Tüm Öğretim Üyeleri Derneği TÜMÖD İstanbul Şubesi’nin aşağıdaki çağrısını tümüyle payaşıyoruz.

Sevgi ve saygı ile.
Ankara, 10.1.13

Dr. Ahmet Saltık
www.ahmetsaltik.net

============================================

PROF. DR. FATİH HİLMİOĞLU DERHAL TAHLİYE EDİLMELİDİR!

Ergenekon davasından dört yıldır Silivri zindanlarında tutuklu bulunan Prof. Dr. Fatih Hilmioğlu bir süredir karaciğer kanseriyle mücadele ediyor. On beş yıldır siroz hastası olan hocamızın karaciğer hastalığı çok ileri bir aşamaya gelmiştir. Doktor raporlarına göre yatak tedavisi görmesi gerekirken, sürekli cezaevi ve hastane arasında gidip geliyor.  Şayet Prof. Fatih Hilmioğlu serbest bırakılmazsa zaten ilerlemiş olan hastalığı yaşamsal tehdit boyutunataşınacaktır. Bizler, üniversite öğretim üyeleri olarak Fatih Hilmioğlu hocamız başta olmak üzere Silivri’de tutuklu bulunan vatansever, Atatürk Cumhuriyeti’nden yana bilim insanlarının yaşamlarından kaygılıyız.

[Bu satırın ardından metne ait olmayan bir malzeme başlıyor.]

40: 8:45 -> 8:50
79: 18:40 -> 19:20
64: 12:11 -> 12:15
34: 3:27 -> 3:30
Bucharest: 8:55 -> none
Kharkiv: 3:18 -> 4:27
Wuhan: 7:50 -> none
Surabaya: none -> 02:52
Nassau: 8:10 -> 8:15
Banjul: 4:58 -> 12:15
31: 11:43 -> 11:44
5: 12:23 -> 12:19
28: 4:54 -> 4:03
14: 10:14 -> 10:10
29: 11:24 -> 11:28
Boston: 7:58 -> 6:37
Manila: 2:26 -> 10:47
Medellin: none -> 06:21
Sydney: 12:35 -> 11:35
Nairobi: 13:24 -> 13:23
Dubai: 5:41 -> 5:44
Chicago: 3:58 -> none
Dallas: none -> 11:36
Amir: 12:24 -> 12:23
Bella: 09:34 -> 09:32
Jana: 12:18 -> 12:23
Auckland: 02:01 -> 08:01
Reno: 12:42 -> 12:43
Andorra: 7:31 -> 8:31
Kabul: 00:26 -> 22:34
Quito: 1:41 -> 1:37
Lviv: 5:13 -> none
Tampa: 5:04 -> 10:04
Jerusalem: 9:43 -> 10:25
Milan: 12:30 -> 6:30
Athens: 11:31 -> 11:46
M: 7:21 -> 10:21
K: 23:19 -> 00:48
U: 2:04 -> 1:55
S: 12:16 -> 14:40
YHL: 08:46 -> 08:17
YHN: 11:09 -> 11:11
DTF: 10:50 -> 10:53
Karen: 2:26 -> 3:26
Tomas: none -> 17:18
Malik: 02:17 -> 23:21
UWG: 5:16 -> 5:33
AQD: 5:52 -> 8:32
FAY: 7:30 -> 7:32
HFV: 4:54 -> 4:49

Bilinmektedir ki, Silivri’de artık bir mahkeme yoktur. Yıllardır verilen yoğun mücadelelerle gerçekler bir bir ortaya çıkarılmış ve tüm iddiaların asılsız olduğu kanıtlanmıştır.  Açıklamalarından anlayacağımız üzere mevcut iktidar bile bu gerçeği kabul etmek zorunda kalmıştır.  Silivri’de kurulan mahkemenin iktidarın talimatları doğrultusunda hareket ettiği herkes tarafından bilindiğine göre, Fatih Hilmioğlu’nu hastane yollarında ölüme terk etmek apaçık iktidarın bir bilim insanına olan korkusunu ifade etmektedir.

Baştan aşağı yalan ve iftiralarla dolu bir mahkemenin bütün suçlamaları çürütülmüşken ve artık toplum karşısında hiçbir itibarı kalmamışken;hukuksuz mahkemelerin tek amacı memleketine büyük katkılar sağlamış,vatanını seven bilim insanlarını, kokuşmuş zindanlarda ölüme hapsetmek değil midir?  Anlıyoruz ki hukukun bitirildiği Silivri’de vicdanlar da iflas etmiştir.

Bizler, üniversitenin bilim ve aydınlanmadan yana olan vatansever öğretim üyeleri olarak bir çağrı yapıyoruz.  Bir an önce Fatih Hilmioğlu hocamızın tahliye edilmesini ve tedavisinin uygun koşullarda yürütülmesini talep ediyoruz!

Bu vesileyle tüm üniversite bileşenlerini, öğretim üyeleri ve öğrencilerini 10 Ocak Perşembe günü Silivri Mahkemesi önüne davet ediyoruz.